Everything You Need to Know About The New Skills in Demand Visa (Coming in 2024)

Over the past few months there has been significant discussion in the media about the Government's Migration Strategy. The Migration Strategy was released on 11 December 2023. It outlines a new vision for Australia’s migration system, with a policy roadmap and areas for future reform.

One of the key measures of the Strategy is targeting temporary skilled migration to address skills needs and promote worker mobility. This will be achieved by the introduction of the new Skills in Demand Visa (SDV). In this article, we explain the features of this new visa, different pathways and expected implementation. Remember, the legislation that will create this visa is not available yet. The information in this article is based on the Government's policy statements. The provisions of the Skills in Demand Visa (SDV) may vary once the legislation is published.

The Basics

The SDV will be an employer-sponsored visa. It is expected to follow the same application process of existing employer-sponsored visas, such as the Temporary Skills Shortage Subclass 482 visa. That is, sponsors will need to lodge nomination applications that will accompany the workers' visa application. More information specific to sponsors is provided later in this article.

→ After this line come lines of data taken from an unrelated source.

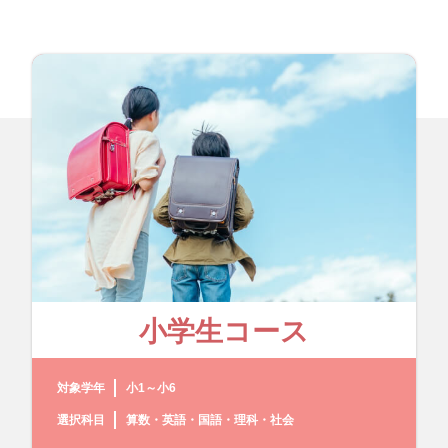
小学生コース
対象学年
小1～小6
選択科目
算数・英語・国語・理科・社会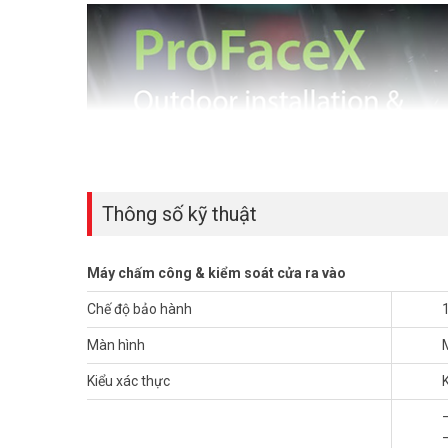
Thông số kỹ thuật
Máy chấm công & kiểm soát cửa ra vào
Chế độ bảo hành
Màn hình
Kiểu xác thực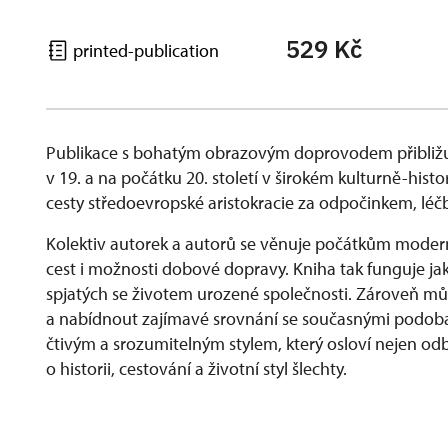
529 Kč
printed-publication
Publikace s bohatým obrazovým doprovodem přibližu
v 19. a na počátku 20. století v širokém kulturně-his
cesty středoevropské aristokracie za odpočinkem, lé
Kolektiv autorek a autorů se věnuje počátkům modern
cest i možnosti dobové dopravy. Kniha tak funguje ja
spjatých se životem urozené společnosti. Zároveň můž
a nabídnout zajímavé srovnání se současnými podobam
čtivým a srozumitelným stylem, který osloví nejen odbo
o historii, cestování a životní styl šlechty.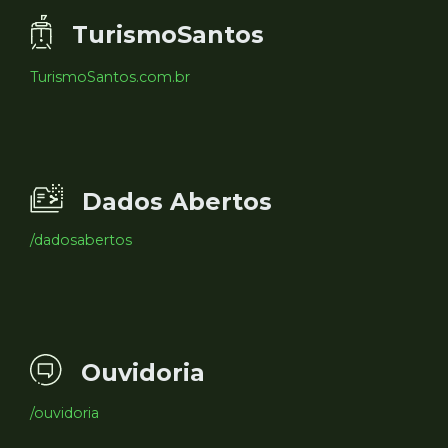
TurismoSantos
TurismoSantos.com.br
Dados Abertos
/dadosabertos
Ouvidoria
/ouvidoria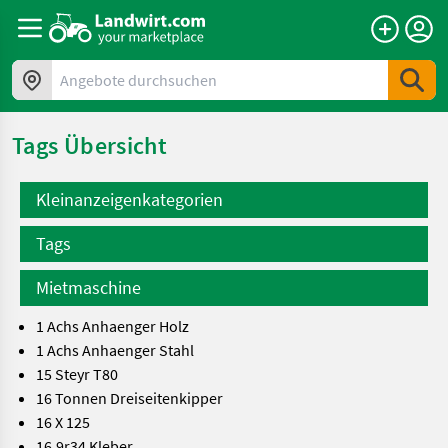
Angebote durchsuchen
Tags Übersicht
Kleinanzeigenkategorien
Tags
Mietmaschine
1 Achs Anhaenger Holz
1 Achs Anhaenger Stahl
15 Steyr T80
16 Tonnen Dreiseitenkipper
16 X 125
16.9r34 Kleber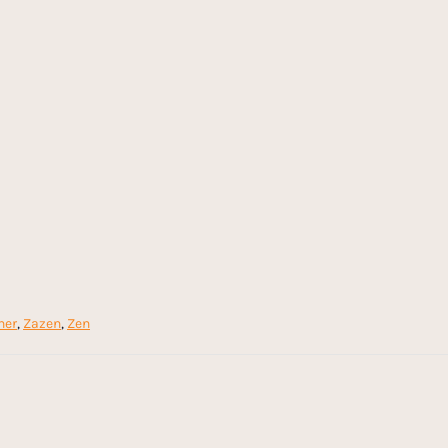
ner
,
Zazen
,
Zen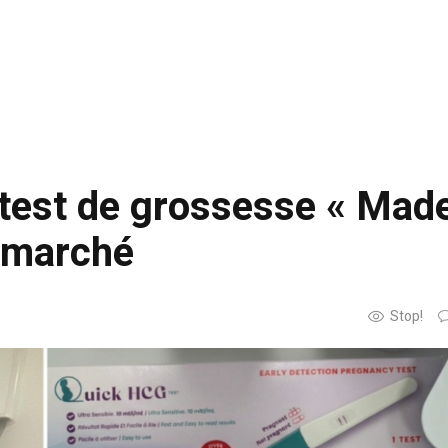
test de grossesse « Made
e marché
Stop!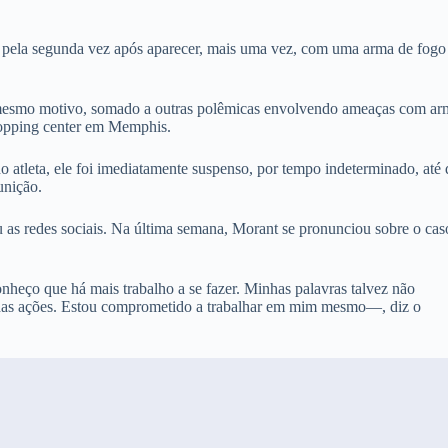
s pela segunda vez após aparecer, mais uma vez, com uma arma de fog
 mesmo motivo, somado a outras polêmicas envolvendo ameaças com ar
hopping center em Memphis.
do atleta, ele foi imediatamente suspenso, por tempo indeterminado, até 
unição.
 as redes sociais. Na última semana, Morant se pronunciou sobre o cas
heço que há mais trabalho a se fazer. Minhas palavras talvez não
nhas ações. Estou comprometido a trabalhar em mim mesmo—, diz o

It is likely that the SDV will replace the current Subclass 482 visa as the stock standard employer-sponsored visa solution. The SDV will have the following features:

  • Visa period of 4 years.

  • 3 pathways: Specialist Skills, Core Skills, and Essential Skills. Further information on these pathways is provided below.

  • SDV holders will have a pathway to permanent residence. The specifics of the pathway to PR are yet to be announced.

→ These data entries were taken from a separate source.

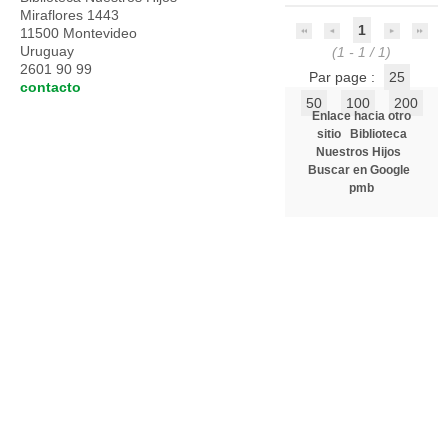
Miraflores 1443
1
11500 Montevideo
Uruguay
(1 - 1 / 1)
2601 90 99
Par page :
25
contacto
50
100
200
Enlace hacia otro
sitio
Biblioteca
Nuestros Hijos
Buscar en Google
pmb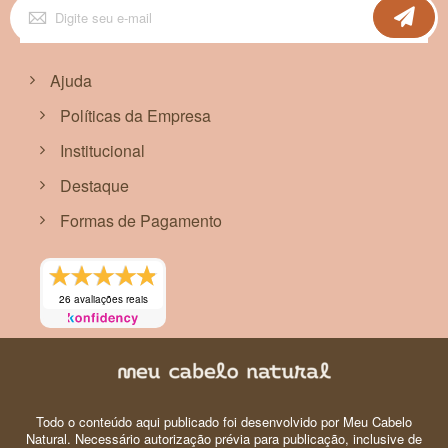
Inscreva-
se
na
nossa
Newsletter:
Ajuda
Políticas da Empresa
Institucional
Destaque
Formas de Pagamento
26 avaliações reais
Todo o conteúdo aqui publicado foi desenvolvido por Meu Cabelo
Natural. Necessário autorização prévia para publicação, inclusive de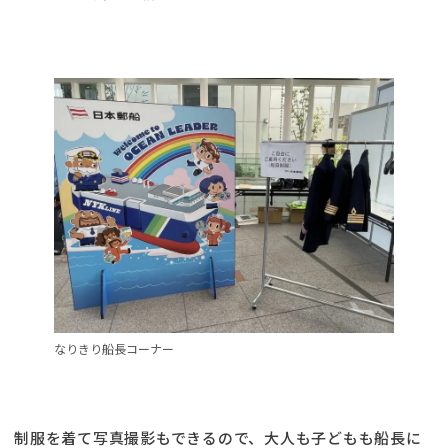
なりきり船長コーナー
制服を着て写真撮影もできるので、大人も子どもも船長に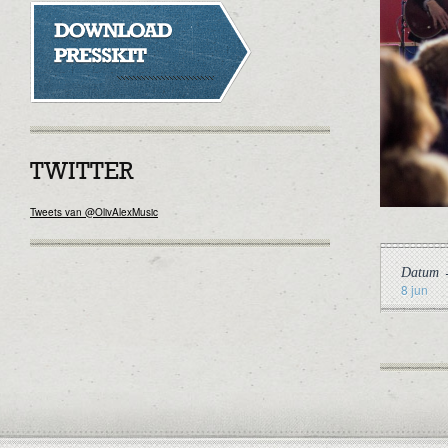
TWITTER
Tweets van @OlivAlexMusic
Datum
8 jun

  • Periods of employment with any approved employer will count towards permanent residence requirements. Holders will also be allowed to apply for permanent residence through self-nominated independent pathways.

  • If sponsored-employment ends, SDV holders will have 180 days to find another sponsor. They will be permitted to work during this period.

  • Applications will be backed by a processing service standard, enabling employers to fill vacancies quickly.

Specialist Skills Pathway

The Specialist Skills Pathway will be a new streamlined approach for highly skilled specialists, to ensure Australia can quickly and easily recruit top talent in areas of need.

  • It will be available to applicants in any occupation except trades workers, machinery operators and drivers, and labourers.

  • Salary threshold in this pathway will be at least $135,000 and no less than Australian workers in the same occupation. The salary threshold will be indexed annually.

  • A service standard of 7 days median visa processing time.

  • The Department of Home Affairs will establish a monitoring mechanism to ensure that employees are not paid less than their nominated salary.

Core Skills Pathway

Most temporary skilled migrants will come through the Core Skills Pathway. It is designed to bring in the skilled employees Australia needs now and in the future. It would be available to applicants:

  • whose occupation is on a new Core Skills Occupation List (CSOL). At the time of writing this article, the CSOL is yet to be published.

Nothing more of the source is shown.